RECORDS FOR THIS TASK -
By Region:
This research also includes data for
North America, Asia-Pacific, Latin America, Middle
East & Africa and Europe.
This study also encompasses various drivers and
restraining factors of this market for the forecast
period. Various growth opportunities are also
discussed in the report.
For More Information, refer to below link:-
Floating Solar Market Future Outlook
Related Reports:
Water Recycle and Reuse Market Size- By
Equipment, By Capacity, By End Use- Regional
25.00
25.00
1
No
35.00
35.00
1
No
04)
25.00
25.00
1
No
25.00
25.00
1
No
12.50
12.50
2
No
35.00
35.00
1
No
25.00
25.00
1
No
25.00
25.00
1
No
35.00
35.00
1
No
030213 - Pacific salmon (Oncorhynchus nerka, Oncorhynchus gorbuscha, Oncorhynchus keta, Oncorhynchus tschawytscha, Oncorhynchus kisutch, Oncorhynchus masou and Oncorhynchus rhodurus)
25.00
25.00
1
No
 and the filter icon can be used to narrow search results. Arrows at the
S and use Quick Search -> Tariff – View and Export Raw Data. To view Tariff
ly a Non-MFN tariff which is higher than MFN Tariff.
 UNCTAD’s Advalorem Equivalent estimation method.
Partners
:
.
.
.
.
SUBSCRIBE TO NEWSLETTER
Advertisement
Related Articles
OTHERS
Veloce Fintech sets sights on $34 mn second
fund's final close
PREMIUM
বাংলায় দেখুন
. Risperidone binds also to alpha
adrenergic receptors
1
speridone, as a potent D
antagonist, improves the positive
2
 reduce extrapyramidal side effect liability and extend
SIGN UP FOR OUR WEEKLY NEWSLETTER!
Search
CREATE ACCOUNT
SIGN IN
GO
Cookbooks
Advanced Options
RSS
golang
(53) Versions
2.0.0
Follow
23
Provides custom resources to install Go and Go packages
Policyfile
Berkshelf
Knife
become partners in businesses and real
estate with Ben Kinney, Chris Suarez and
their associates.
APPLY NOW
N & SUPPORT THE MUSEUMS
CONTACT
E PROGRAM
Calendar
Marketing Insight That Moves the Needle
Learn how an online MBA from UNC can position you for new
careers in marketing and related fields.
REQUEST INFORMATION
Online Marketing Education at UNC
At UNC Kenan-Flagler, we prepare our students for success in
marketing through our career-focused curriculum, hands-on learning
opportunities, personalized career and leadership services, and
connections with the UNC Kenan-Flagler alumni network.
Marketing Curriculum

THE PROBLEM - Beginning with the first line above, could you copy every line exactly, up to and including the one with "speridone, as a potent D"?

RESPONSE -
By Region:
This research also includes data for
North America, Asia-Pacific, Latin America, Middle
East & Africa and Europe.
This study also encompasses various drivers and
restraining factors of this market for the forecast
period. Various growth opportunities are also
discussed in the report.
For More Information, refer to below link:-
Floating Solar Market Future Outlook
Related Reports:
Water Recycle and Reuse Market Size- By
Equipment, By Capacity, By End Use- Regional
25.00
25.00
1
No
35.00
35.00
1
No
04)
25.00
25.00
1
No
25.00
25.00
1
No
12.50
12.50
2
No
35.00
35.00
1
No
25.00
25.00
1
No
25.00
25.00
1
No
35.00
35.00
1
No
030213 - Pacific salmon (Oncorhynchus nerka, Oncorhynchus gorbuscha, Oncorhynchus keta, Oncorhynchus tschawytscha, Oncorhynchus kisutch, Oncorhynchus masou and Oncorhynchus rhodurus)
25.00
25.00
1
No
 and the filter icon can be used to narrow search results. Arrows at the
S and use Quick Search -> Tariff – View and Export Raw Data. To view Tariff
ly a Non-MFN tariff which is higher than MFN Tariff.
 UNCTAD’s Advalorem Equivalent estimation method.
Partners
:
.
.
.
.
SUBSCRIBE TO NEWSLETTER
Advertisement
Related Articles
OTHERS
Veloce Fintech sets sights on $34 mn second
fund's final close
PREMIUM
বাংলায় দেখুন
. Risperidone binds also to alpha
adrenergic receptors
1
speridone, as a potent D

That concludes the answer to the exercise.